• _ABOUT THIS TASK_: Please give back word for word the lines of the material below between the line containing "Введите ваш email" and the line containing "Back to top button", inclusive.

• _LISTED RECORDS_:
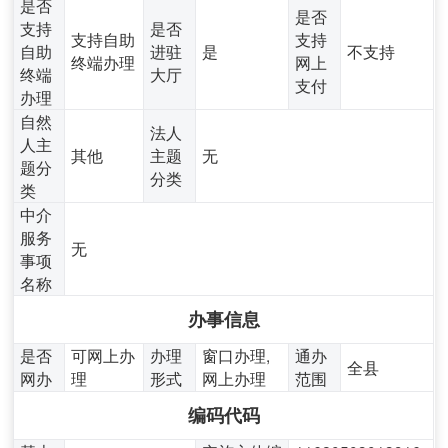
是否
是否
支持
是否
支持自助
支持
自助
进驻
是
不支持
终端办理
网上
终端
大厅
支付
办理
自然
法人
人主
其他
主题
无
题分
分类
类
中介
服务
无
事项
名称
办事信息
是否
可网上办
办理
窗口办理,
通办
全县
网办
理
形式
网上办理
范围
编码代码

--

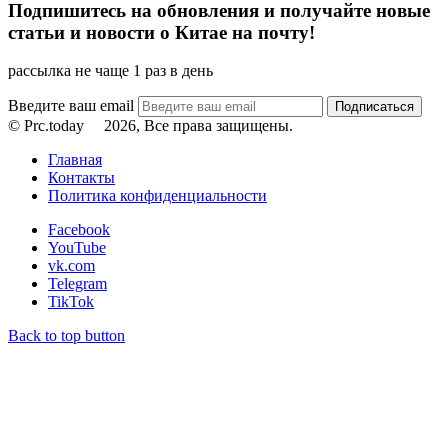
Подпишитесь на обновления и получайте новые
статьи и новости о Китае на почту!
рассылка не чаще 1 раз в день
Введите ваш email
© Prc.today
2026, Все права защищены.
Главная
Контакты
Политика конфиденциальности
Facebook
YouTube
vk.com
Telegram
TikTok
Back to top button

• _PROBLEM SOLUTION_:
Введите ваш email
© Prc.today
2026, Все права защищены.
Главная
Контакты
Политика конфиденциальности
Facebook
YouTube
vk.com
Telegram
TikTok
Back to top button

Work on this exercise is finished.